*** Opening of INFORMATION SHOWN ***

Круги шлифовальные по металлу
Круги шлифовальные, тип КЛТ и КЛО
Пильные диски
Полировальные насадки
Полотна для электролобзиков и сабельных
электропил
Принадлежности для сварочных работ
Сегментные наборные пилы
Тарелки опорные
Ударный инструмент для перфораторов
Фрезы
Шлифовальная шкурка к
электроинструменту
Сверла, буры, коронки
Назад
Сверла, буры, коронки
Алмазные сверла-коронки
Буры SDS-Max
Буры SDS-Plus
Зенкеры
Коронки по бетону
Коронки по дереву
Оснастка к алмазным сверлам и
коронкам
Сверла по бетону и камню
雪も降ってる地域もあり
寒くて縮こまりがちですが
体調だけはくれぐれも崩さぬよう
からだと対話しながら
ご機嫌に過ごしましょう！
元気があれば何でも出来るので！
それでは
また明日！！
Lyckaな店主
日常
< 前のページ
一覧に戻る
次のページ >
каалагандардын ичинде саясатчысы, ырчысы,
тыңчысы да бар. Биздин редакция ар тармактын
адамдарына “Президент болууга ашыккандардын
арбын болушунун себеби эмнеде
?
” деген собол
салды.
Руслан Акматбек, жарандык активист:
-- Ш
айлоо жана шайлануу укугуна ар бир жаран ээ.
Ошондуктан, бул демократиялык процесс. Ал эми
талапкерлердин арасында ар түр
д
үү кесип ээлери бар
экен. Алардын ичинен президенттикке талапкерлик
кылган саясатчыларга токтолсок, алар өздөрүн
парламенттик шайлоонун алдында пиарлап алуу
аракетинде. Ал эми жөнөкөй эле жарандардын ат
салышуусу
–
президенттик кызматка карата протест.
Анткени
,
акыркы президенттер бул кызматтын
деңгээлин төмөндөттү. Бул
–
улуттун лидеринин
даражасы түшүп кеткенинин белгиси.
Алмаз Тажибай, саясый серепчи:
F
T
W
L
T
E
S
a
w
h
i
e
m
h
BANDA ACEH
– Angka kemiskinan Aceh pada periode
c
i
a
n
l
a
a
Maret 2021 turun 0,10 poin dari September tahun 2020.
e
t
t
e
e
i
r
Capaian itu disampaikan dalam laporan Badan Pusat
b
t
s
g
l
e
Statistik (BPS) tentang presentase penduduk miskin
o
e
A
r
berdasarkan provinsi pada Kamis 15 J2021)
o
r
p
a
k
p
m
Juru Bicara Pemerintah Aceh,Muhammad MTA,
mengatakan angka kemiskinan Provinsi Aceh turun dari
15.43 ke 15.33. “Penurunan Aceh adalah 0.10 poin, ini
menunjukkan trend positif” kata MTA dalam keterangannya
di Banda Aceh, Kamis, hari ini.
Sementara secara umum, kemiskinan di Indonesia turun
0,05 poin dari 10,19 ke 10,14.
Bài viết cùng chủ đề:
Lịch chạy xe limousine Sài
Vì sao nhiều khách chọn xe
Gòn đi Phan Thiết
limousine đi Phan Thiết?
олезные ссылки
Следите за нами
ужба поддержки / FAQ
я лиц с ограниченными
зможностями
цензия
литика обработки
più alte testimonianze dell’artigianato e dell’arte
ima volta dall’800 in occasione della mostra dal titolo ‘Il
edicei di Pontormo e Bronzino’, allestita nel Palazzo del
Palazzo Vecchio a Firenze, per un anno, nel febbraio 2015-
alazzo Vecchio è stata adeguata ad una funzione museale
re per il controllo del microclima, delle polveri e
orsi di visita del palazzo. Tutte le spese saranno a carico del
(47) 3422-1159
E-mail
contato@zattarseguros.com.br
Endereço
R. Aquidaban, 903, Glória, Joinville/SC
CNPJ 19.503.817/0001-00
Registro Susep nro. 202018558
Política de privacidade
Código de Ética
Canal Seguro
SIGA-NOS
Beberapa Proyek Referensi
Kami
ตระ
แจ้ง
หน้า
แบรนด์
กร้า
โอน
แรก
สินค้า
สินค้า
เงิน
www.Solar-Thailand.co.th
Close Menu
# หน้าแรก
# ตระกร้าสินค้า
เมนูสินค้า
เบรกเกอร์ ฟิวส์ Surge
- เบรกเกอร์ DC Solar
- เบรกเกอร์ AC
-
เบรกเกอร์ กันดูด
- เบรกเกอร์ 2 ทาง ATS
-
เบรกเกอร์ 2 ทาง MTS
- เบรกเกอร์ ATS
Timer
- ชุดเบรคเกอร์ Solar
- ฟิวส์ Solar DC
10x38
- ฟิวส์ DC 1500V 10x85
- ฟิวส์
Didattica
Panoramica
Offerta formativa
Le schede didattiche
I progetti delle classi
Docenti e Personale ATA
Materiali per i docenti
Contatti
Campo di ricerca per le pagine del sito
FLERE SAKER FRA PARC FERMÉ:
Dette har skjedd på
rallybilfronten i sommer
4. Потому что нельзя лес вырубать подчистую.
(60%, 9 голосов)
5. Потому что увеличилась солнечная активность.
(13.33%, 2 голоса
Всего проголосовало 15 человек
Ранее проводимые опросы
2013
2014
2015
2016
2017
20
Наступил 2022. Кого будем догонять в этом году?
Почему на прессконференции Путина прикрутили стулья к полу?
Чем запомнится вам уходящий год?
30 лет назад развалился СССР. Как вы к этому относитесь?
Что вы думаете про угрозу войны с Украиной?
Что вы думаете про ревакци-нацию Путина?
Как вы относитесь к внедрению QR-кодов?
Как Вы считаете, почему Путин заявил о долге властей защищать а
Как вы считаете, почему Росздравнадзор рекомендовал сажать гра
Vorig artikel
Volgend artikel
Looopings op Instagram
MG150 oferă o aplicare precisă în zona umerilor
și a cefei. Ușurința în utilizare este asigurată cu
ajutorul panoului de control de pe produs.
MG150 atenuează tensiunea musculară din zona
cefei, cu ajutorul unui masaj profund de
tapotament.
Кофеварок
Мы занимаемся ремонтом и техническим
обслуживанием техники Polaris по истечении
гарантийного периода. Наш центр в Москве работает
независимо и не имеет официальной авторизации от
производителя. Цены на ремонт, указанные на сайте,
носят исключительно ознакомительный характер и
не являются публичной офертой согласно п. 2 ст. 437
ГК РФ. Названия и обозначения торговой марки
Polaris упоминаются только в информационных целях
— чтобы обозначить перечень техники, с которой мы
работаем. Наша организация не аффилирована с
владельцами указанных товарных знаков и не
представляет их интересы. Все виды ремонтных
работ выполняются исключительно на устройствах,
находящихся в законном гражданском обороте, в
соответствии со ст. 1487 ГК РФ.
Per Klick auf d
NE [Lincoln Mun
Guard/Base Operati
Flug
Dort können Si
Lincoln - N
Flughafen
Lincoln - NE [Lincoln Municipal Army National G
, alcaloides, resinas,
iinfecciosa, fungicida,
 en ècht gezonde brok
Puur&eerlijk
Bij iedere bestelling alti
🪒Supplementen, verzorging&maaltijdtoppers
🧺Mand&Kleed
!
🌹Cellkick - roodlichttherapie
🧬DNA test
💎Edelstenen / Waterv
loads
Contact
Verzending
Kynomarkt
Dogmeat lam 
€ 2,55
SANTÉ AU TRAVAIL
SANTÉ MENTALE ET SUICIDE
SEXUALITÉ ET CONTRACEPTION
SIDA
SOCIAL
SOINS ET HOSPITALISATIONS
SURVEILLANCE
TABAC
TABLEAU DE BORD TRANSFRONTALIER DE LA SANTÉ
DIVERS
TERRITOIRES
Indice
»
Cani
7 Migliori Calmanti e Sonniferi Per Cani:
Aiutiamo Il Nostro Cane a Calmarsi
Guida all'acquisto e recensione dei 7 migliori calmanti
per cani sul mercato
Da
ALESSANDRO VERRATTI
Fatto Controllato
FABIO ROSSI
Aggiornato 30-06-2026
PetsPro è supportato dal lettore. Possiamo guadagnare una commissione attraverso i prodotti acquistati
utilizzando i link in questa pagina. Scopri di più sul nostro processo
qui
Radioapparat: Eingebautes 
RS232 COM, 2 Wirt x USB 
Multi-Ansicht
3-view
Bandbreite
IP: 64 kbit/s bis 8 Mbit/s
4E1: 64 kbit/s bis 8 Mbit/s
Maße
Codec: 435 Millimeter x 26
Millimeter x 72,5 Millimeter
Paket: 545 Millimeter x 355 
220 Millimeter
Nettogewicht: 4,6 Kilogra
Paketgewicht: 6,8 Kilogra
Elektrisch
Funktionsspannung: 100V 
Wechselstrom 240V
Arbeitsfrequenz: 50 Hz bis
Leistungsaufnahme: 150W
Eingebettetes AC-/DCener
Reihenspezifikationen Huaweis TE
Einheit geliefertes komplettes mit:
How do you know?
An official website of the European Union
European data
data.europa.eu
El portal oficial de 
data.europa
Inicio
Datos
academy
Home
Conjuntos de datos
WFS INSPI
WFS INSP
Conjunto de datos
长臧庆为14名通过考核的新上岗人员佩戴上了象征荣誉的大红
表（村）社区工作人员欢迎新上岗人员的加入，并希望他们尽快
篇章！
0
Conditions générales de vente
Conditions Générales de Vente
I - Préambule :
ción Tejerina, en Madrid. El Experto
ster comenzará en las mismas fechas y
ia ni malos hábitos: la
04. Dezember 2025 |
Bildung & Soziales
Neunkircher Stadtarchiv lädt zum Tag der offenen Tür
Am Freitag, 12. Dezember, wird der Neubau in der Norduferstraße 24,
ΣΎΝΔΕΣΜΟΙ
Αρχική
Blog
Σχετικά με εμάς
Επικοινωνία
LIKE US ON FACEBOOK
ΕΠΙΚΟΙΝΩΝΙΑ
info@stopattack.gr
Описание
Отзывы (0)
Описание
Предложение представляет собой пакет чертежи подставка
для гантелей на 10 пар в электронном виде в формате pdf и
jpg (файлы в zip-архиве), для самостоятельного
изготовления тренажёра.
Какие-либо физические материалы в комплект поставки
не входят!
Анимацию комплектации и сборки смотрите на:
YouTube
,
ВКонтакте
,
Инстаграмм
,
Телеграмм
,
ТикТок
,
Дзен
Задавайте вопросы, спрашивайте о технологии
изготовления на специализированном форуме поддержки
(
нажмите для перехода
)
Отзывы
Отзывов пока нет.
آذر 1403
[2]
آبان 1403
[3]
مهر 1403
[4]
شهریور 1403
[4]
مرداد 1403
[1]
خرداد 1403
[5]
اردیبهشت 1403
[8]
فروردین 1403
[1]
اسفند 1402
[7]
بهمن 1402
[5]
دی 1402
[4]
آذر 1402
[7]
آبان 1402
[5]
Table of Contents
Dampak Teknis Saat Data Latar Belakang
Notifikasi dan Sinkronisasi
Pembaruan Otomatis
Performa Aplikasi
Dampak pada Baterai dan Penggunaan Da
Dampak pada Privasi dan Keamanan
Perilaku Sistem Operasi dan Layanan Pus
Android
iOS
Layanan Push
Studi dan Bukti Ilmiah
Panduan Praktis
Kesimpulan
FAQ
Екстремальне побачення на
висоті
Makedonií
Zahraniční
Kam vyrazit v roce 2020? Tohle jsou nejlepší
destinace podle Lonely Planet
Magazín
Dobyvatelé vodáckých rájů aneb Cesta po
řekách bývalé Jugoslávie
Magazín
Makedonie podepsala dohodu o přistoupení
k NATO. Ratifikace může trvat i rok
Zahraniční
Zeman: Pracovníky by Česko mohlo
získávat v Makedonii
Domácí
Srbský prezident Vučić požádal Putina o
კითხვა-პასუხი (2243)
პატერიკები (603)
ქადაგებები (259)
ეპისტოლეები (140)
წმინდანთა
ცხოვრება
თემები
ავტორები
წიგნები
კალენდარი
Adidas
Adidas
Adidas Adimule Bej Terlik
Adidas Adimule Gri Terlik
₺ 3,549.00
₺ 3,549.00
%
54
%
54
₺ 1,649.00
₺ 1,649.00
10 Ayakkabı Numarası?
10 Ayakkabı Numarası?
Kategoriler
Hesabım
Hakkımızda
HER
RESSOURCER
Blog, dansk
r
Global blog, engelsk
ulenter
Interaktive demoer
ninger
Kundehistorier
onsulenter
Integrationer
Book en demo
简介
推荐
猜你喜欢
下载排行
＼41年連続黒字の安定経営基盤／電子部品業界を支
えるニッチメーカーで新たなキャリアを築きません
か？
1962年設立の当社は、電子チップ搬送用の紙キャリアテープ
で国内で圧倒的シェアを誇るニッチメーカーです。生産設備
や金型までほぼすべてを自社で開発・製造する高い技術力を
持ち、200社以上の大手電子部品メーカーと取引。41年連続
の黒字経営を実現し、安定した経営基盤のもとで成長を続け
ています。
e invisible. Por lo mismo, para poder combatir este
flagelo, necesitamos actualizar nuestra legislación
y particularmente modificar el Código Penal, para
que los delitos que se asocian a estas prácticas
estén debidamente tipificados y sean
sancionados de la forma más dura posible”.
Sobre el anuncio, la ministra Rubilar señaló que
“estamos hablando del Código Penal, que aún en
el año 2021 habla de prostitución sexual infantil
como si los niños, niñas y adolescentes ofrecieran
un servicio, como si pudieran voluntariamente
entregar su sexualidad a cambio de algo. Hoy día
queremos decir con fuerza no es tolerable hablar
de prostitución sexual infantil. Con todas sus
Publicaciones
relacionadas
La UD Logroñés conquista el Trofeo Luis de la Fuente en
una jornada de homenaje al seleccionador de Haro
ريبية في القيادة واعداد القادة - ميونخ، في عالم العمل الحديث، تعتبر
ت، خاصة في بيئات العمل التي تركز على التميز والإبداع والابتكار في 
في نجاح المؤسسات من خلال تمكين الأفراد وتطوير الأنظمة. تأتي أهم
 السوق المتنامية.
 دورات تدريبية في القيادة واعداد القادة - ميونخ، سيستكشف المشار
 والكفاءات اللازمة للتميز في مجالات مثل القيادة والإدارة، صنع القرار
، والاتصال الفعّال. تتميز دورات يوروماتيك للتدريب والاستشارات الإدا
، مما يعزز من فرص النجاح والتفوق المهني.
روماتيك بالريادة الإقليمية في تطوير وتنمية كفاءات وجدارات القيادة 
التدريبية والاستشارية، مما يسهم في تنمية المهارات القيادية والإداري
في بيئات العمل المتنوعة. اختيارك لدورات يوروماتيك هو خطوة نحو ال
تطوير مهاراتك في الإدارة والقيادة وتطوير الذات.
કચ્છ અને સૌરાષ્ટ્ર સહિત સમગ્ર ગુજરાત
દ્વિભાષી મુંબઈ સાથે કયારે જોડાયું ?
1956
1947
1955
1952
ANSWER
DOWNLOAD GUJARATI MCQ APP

*** Close of INFORMATION SHOWN ***

REQUIRED ACTION - Look above for the line with "ima volta dall’800"; retype exactly that line, every line after it up to the line with "I progetti delle classi", and that line too, nothing else.

SOLVED PROBLEM -
ima volta dall’800 in occasione della mostra dal titolo ‘Il
edicei di Pontormo e Bronzino’, allestita nel Palazzo del
Palazzo Vecchio a Firenze, per un anno, nel febbraio 2015-
alazzo Vecchio è stata adeguata ad una funzione museale
re per il controllo del microclima, delle polveri e
orsi di visita del palazzo. Tutte le spese saranno a carico del
(47) 3422-1159
E-mail
contato@zattarseguros.com.br
Endereço
R. Aquidaban, 903, Glória, Joinville/SC
CNPJ 19.503.817/0001-00
Registro Susep nro. 202018558
Política de privacidade
Código de Ética
Canal Seguro
SIGA-NOS
Beberapa Proyek Referensi
Kami
ตระ
แจ้ง
หน้า
แบรนด์
กร้า
โอน
แรก
สินค้า
สินค้า
เงิน
www.Solar-Thailand.co.th
Close Menu
# หน้าแรก
# ตระกร้าสินค้า
เมนูสินค้า
เบรกเกอร์ ฟิวส์ Surge
- เบรกเกอร์ DC Solar
- เบรกเกอร์ AC
-
เบรกเกอร์ กันดูด
- เบรกเกอร์ 2 ทาง ATS
-
เบรกเกอร์ 2 ทาง MTS
- เบรกเกอร์ ATS
Timer
- ชุดเบรคเกอร์ Solar
- ฟิวส์ Solar DC
10x38
- ฟิวส์ DC 1500V 10x85
- ฟิวส์
Didattica
Panoramica
Offerta formativa
Le schede didattiche
I progetti delle classi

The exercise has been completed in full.